Casper wins first stage; Hincapie takes yellow jersey
STRASBOURG, France -- George Hincapie took the overall lead Sunday in a Tour de France blown wide open with the loss of top riders in a doping scandal, while Frenchman Jimmy Casper won a sprint finish to capture the first stage.
Hincapie rode with Lance Armstrong on all of his record seven Tour victories. Now, with Armstrong retired, the American is looking to make his own mark.
"I'm in very good shape," Hincapie said.
Norway's Thor Hushovd, winner of the opening prologue, needed stitches at a hospital for a bloody gash on his right arm. He rode into a cardboard promotional item that a fan dangled over the course in the sprint, prompting new security measures. Hushovd finished ninth and organizers expect him to race Monday.
"We managed to stop the bleeding. It's a deep wound but not a serious one," said doctor Gerard Porte, head of the Tour medical team.
The Norwegian had been the leader after capturing Saturday's time trial, but Hincapie picked up bonus time on a sprint section of Sunday's course. The New York-born rider will wear the yellow jersey for the first time Monday in the second stage of the three-week race.
Hincapie is among the new favorites following the withdrawal of Ivan Basso and Jan Ullrich on Friday because of doping allegations. He said he had been "very disappointed" to lose to Hushovd by a split second Saturday.
He bounced back by becoming the fourth American to earn the yellow jersey after Armstrong, three-time Tour champion Greg LeMond and time-trial specialist David Zabriskie.
"I really wanted the yellow jersey," he said. It was "a big accomplishment for me. If I could hold it for another day or two that would be great."
Hincapie showed last year he can be a force in the mountains that come later by winning a brutal stage in the Pyrenees. On Sunday, he showed race savvy.
He seemed to surprise Hushovd by racing ahead of the main pack heading into the last of three intermediate sprint stages along the 115-mile route.
Those sprints offer bonus seconds to the first three riders that go through. Hincapie was third, picking up two seconds, more than enough to make up the milliseconds he lost to Hushovd on Saturday.
"I saw an opportunity that I couldn't pass up," he said. "I took it and I think I made a great decision."

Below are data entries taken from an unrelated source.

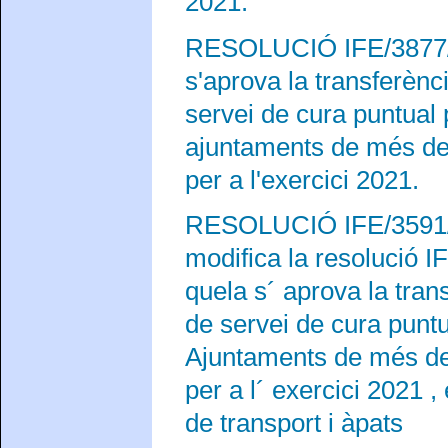
2021.
RESOLUCIÓ IFE/3877/2
s'aprova la transferènc
servei de cura puntual 
ajuntaments de més de 
per a l'exercici 2021.
RESOLUCIÓ IFE/3591/20
modifica la resolució 
quela s´ aprova la tran
de servei de cura puntu
Ajuntaments de més de 
per a l´ exercici 2021 
de transport i àpats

Hushovd's main goal is to retain the green jersey he won last year as best sprinter. He's not seen as a threat for overall title because he struggles in the mountains.

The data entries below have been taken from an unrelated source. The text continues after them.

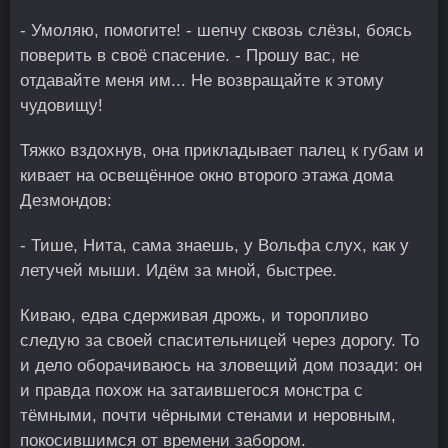
- Умоляю, помогите! - шепчу сквозь слёзы, боясь
поверить в своё спасение. - Прошу вас, не
отдавайте меня им... Не возвращайте к этому
чудовищу!
Тяжко вздохнув, она прикладывает палец к губам и
кивает на освещённое окно второго этажа дома
Дезмондов:
- Тише, Нита, сама знаешь, у Вольфа слух, как у
летучей мыши. Идём за мной, быстрее.
Киваю, едва сдерживая дрожь, и торопливо
следую за своей спасительницей через дорогу. То
и дело оборачиваюсь на зловещий дом позади: он
и правда похож на затаившегося монстра с
тёмными, почти чёрными стенами и неровным,
покосившимся от времени забором.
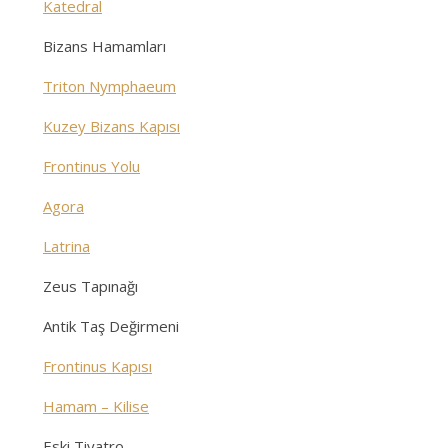
Katedral
Bizans Hamamları
Triton Nymphaeum
Kuzey Bizans Kapısı
Frontinus Yolu
Agora
Latrina
Zeus Tapınağı
Antik Taş Değirmeni
Frontinus Kapısı
Hamam – Kilise
Eski Tiyatro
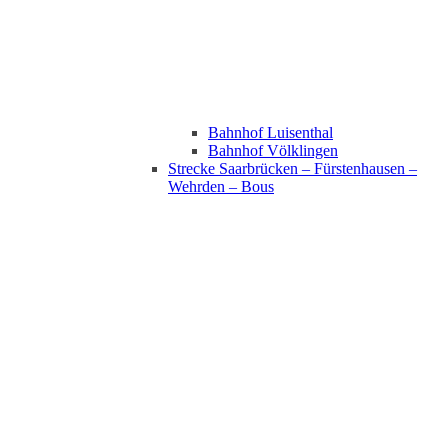
Bahnhof Luisenthal
Bahnhof Völklingen
Strecke Saarbrücken – Fürstenhausen –
Wehrden – Bous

Casper beat out Australia's Robbie McEwen and German veteran Erik Zabel in the finishing sprint into Strasbourg in eastern France. All three riders were given the same time.

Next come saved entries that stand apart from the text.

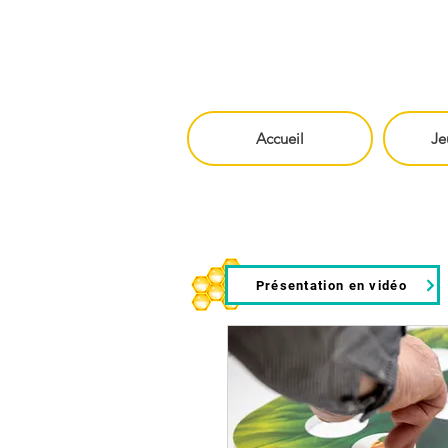
Accueil
Je
Présentation en vidéo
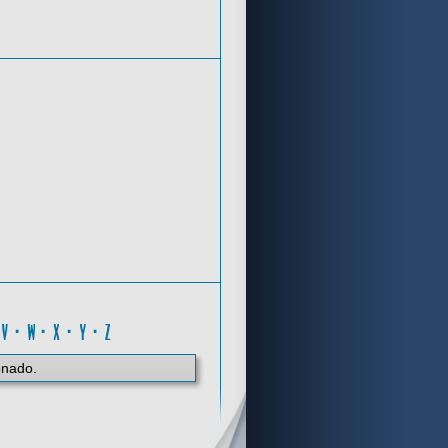
Criterios de búsqueda
I
·
V
·
W
·
X
·
Y
·
Z
onado.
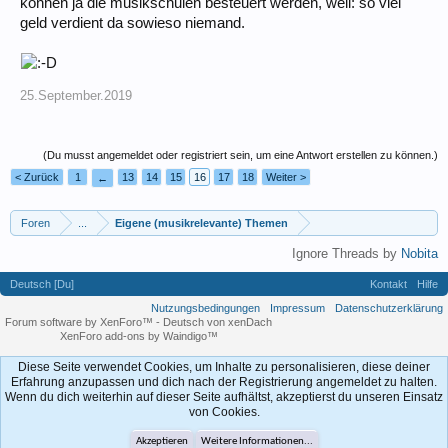
können ja die musikschulen besteuert werden, weil: so viel
geld verdient da sowieso niemand.
25.September.2019
(Du musst angemeldet oder registriert sein, um eine Antwort erstellen zu können.)
< Zurück
1
13
14
15
16
17
18
Weiter >
←
Foren
...
Eigene (musikrelevante) Themen
Ignore Threads by
Nobita
Deutsch [Du]
Kontakt
Hilfe
Nutzungsbedingungen
Impressum
Datenschutzerklärung
Forum software by XenForo™
-
Deutsch von xenDach
XenForo add-ons by Waindigo™
Diese Seite verwendet Cookies, um Inhalte zu personalisieren, diese deiner
Erfahrung anzupassen und dich nach der Registrierung angemeldet zu halten.
Wenn du dich weiterhin auf dieser Seite aufhältst, akzeptierst du unseren Einsatz
von Cookies.
Akzeptieren
Weitere Informationen...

"It's the most beautiful day in my life," said Casper, whose victory gave him the green jersey.
"The door opened at the right time for me in this sprint. I hope I can repeat this feat."
Hushovd was injured when he grazed a giant green cardboard hand that a Tour sponsor gives to fans. Many spectators held out the cardboard hands as they cheered the riders.
Organizers said the "hands" will now be prohibited in the arrival zone. Security teams will patrol the barriers that line the area and make regular announcements of safety measures.
Casper said it was not the first time a rider had been hurt like that.
"It would be good to get rid of those hands," he said.
The Associated Press and Reuters contributed to this report.